--- START ---

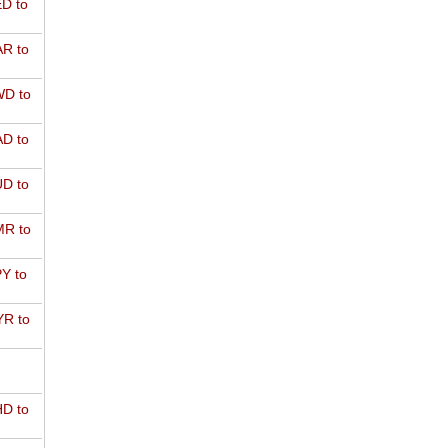
D to
R to
D to
D to
D to
R to
Y to
R to
D to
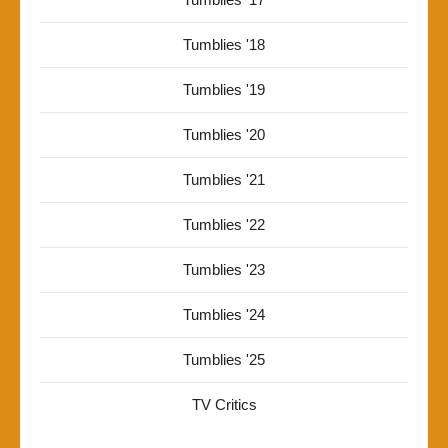
Tumblies '18
Tumblies '19
Tumblies '20
Tumblies '21
Tumblies '22
Tumblies '23
Tumblies '24
Tumblies '25
TV Critics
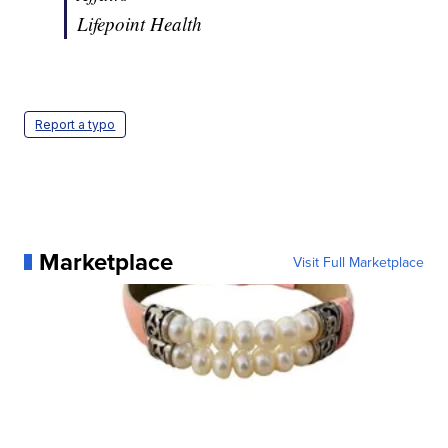
Lifepoint Health
Report a typo
Marketplace
Visit Full Marketplace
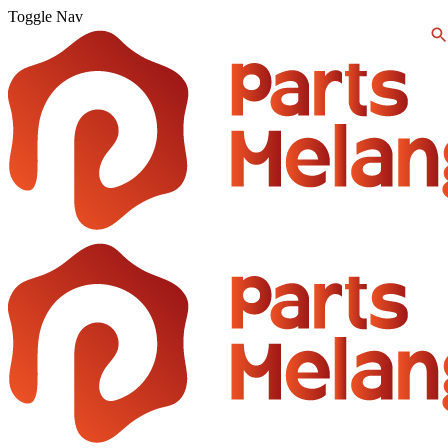
Toggle Nav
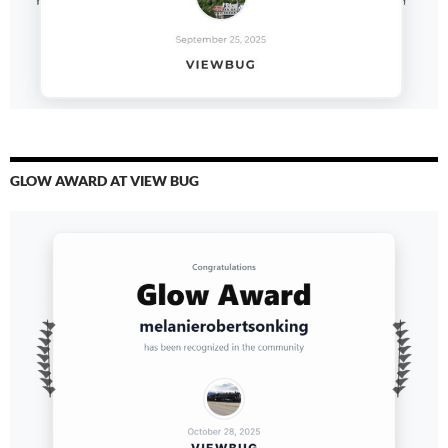
GLOW AWARD AT VIEW BUG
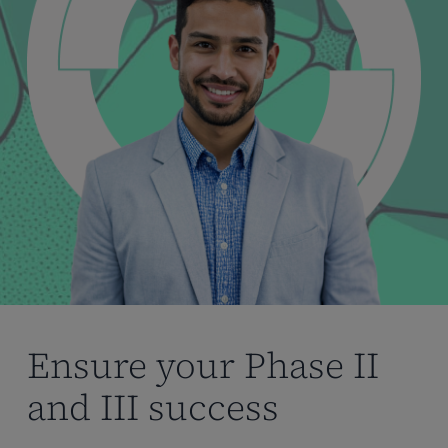
Ensure your Phase II
and III success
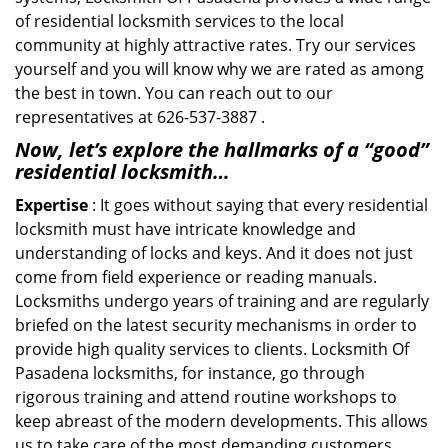
of residential locksmith services to the local
community at highly attractive rates. Try our services
yourself and you will know why we are rated as among
the best in town. You can reach out to our
representatives at 626-537-3887 .
Now, let’s explore the hallmarks of a “good”
residential locksmith…
Expertise
: It goes without saying that every residential
locksmith must have intricate knowledge and
understanding of locks and keys. And it does not just
come from field experience or reading manuals.
Locksmiths undergo years of training and are regularly
briefed on the latest security mechanisms in order to
provide high quality services to clients. Locksmith Of
Pasadena locksmiths, for instance, go through
rigorous training and attend routine workshops to
keep abreast of the modern developments. This allows
us to take care of the most demanding customers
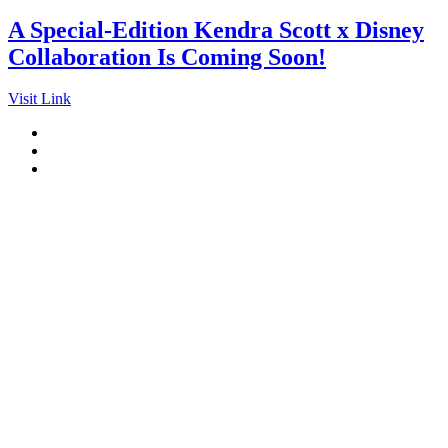
A Special-Edition Kendra Scott x Disney
Collaboration Is Coming Soon!
Visit Link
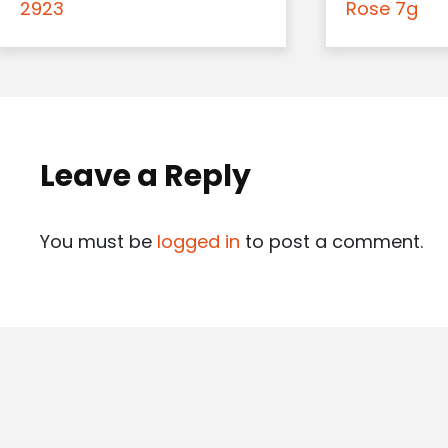
2923
Rose 7g
Leave a Reply
You must be
logged in
to post a comment.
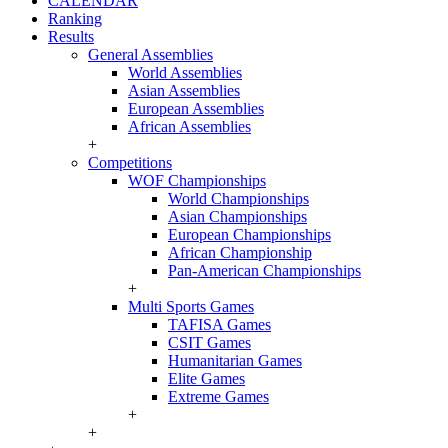
CALENDAR
Ranking
Results
General Assemblies
World Assemblies
Asian Assemblies
European Assemblies
African Assemblies
+
Competitions
WOF Championships
World Championships
Asian Championships
European Championships
African Championship
Pan-American Championships
+
Multi Sports Games
TAFISA Games
CSIT Games
Humanitarian Games
Elite Games
Extreme Games
+
+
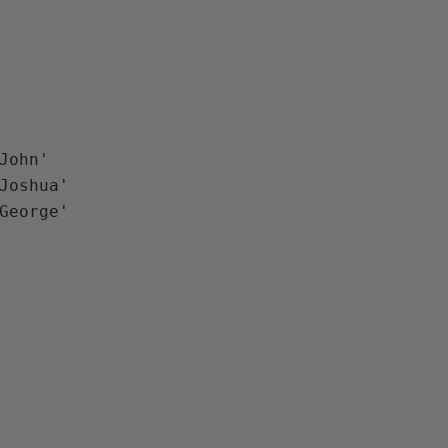
John'

Joshua'
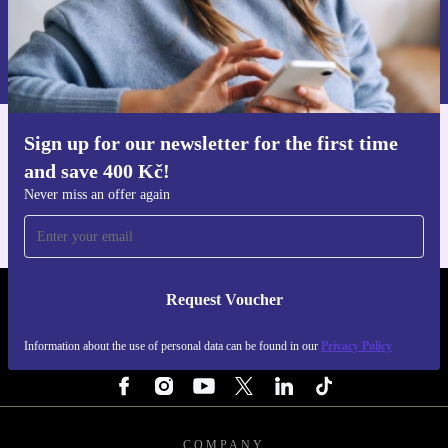
Request voucher
Information about the use of personal data can be found in our
Privacy policy
.
Sign up for our newsletter for the first time
Get the refurbed app
and save 400 Kč!
For iOS and Android
Never miss an offer again
Request Voucher
REFURBED CZECH REPUBLIC - RETHINK NEW.
Information about the use of personal data can be found in our
Privacy Policy
FOLLOW US
COMPANY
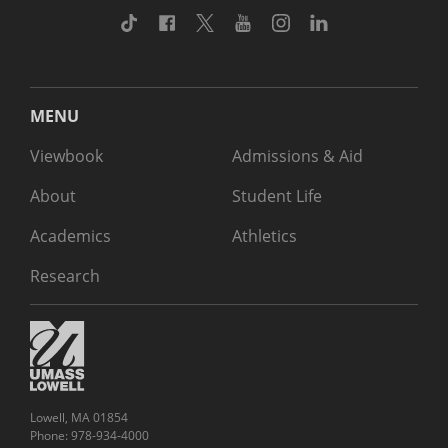
TikTok
Facebook
Twitter
Youtube
Instagram
Linkedin
MENU
Viewbook
Admissions & Aid
About
Student Life
Academics
Athletics
Research
Lowell, MA 01854
Phone: 978-934-4000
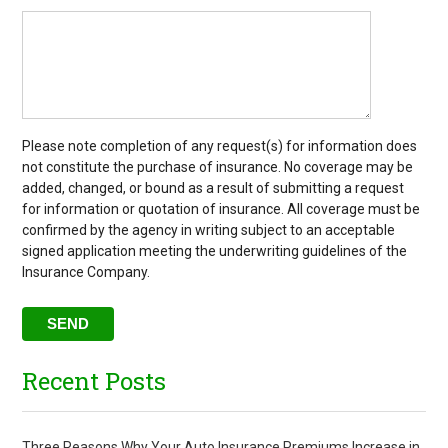
Please note completion of any request(s) for information does
not constitute the purchase of insurance. No coverage may be
added, changed, or bound as a result of submitting a request
for information or quotation of insurance. All coverage must be
confirmed by the agency in writing subject to an acceptable
signed application meeting the underwriting guidelines of the
Insurance Company.
Recent Posts
Three Reasons Why Your Auto Insurance Premiums Increase in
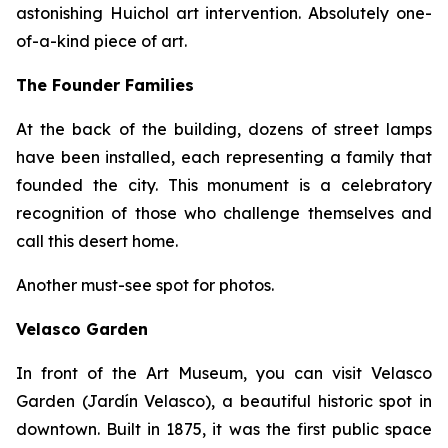
astonishing Huichol art intervention. Absolutely one-
of-a-kind piece of art.
The Founder Families
At the back of the building, dozens of street lamps
have been installed, each representing a family that
founded the city. This monument is a celebratory
recognition of those who challenge themselves and
call this desert home.
Another must-see spot for photos.
Velasco Garden
In front of the Art Museum, you can visit Velasco
Garden (Jardín Velasco), a beautiful historic spot in
downtown. Built in 1875, it was the first public space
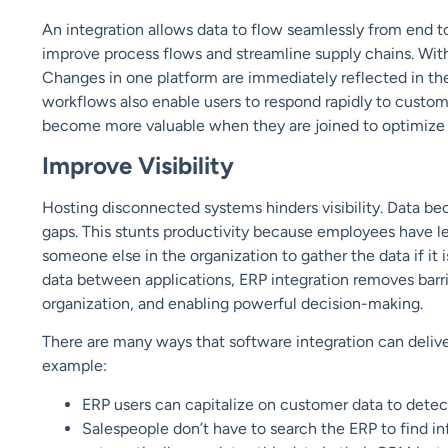
An integration allows data to flow seamlessly from end to
improve process flows and streamline supply chains. Wi
Changes in one platform are immediately reflected in the
workflows also enable users to respond rapidly to custome
become more valuable when they are joined to optimize
Improve Visibilit
y
Hosting disconnected systems hinders visibility. Data bec
gaps. This stunts productivity because employees have le
someone else in the organization to gather the data if it
data between applications, ERP integration removes barrier
organization, and enabling powerful decision-making.
There are many ways that software integration can deliv
example:
ERP users can capitalize on customer data to dete
Salespeople don’t have to search the ERP to find in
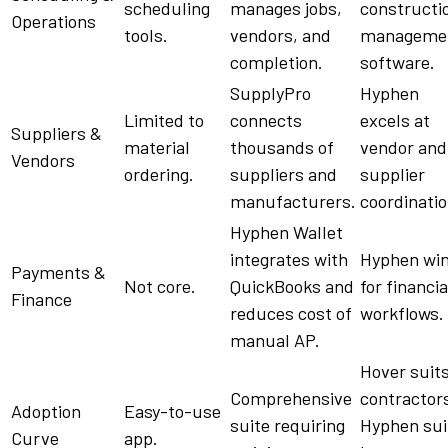
scheduling
manages
jobs
,
constructi
Operations
tools
.
vendors
, and
manageme
completion
.
software
.
SupplyPro
Hyphen
Limited to
connects
excels at
Suppliers
&
material
thousands of
vendor
and
Vendors
ordering.
suppliers
and
supplier
manufacturers
.
coordinatio
Hyphen
Wallet
integrates with
Hyphen
wi
Payments &
Not core.
QuickBooks
and
for financia
Finance
reduces cost of
workflows
.
manual AP.
Hover suit
Comprehensive
contractor
Adoption
Easy-to-use
suite
requiring
Hyphen
sui
Curve
app
.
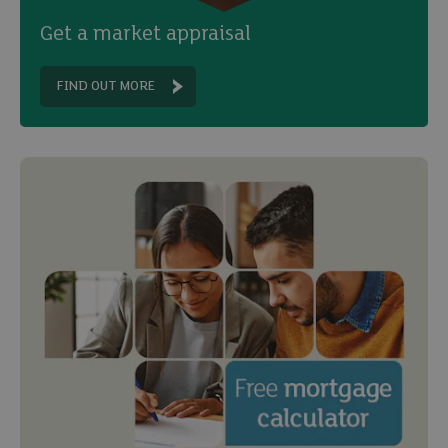
Get a market appraisal
FIND OUT MORE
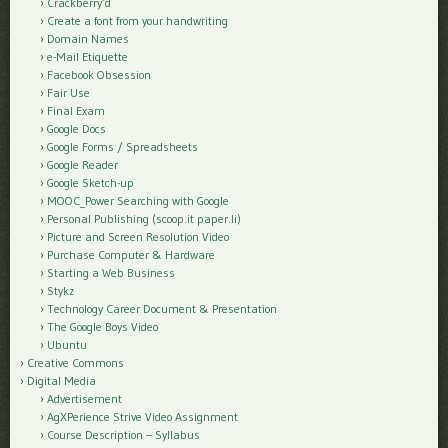
Crackberry’d
Create a font from your handwriting
Domain Names
e-Mail Etiquette
Facebook Obsession
Fair Use
Final Exam
Google Docs
Google Forms / Spreadsheets
Google Reader
Google Sketch-up
MOOC_Power Searching with Google
Personal Publishing (scoop.it paper.li)
Picture and Screen Resolution Video
Purchase Computer & Hardware
Starting a Web Business
Stykz
Technology Career Document & Presentation
The Google Boys Video
Ubuntu
Creative Commons
Digital Media
Advertisement
AgXPerience Strive Video Assignment
Course Description – Syllabus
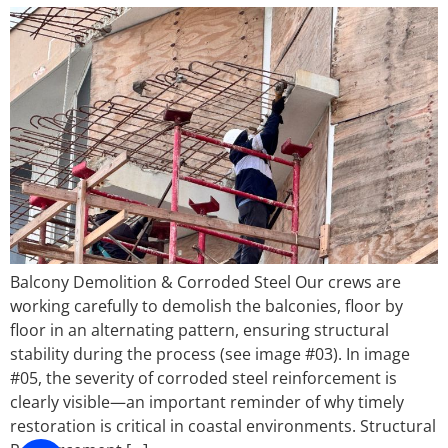
Balcony Demolition & Corroded Steel Our crews are
working carefully to demolish the balconies, floor by
floor in an alternating pattern, ensuring structural
stability during the process (see image #03). In image
#05, the severity of corroded steel reinforcement is
clearly visible—an important reminder of why timely
restoration is critical in coastal environments. Structural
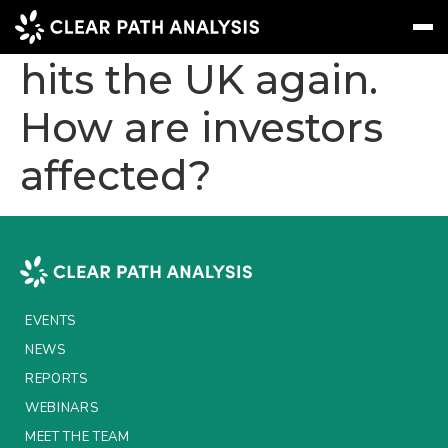
Political volatility
hits the UK again.
How are investors
Subscribe
Message
Sign In
affected?
EVENTS
NEWS
REPORTS
WEBINARS
EVENTS
ABOUT US
NEWS
MEET THE TEAM
REPORTS
WEBINARS
CLIENTS & PARTNERS
MEET THE TEAM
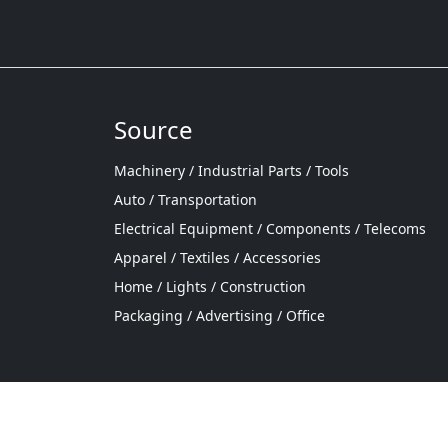
Source
Machinery / Industrial Parts / Tools
Auto / Transportation
Electrical Equipment / Components / Telecoms
Apparel / Textiles / Accessories
Home / Lights / Construction
Packaging / Advertising / Office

--- END ---

## Aim of the exercise:
The answer must be the number of lines in the records where the string "that" is found, stated alone.

## Solution below:
3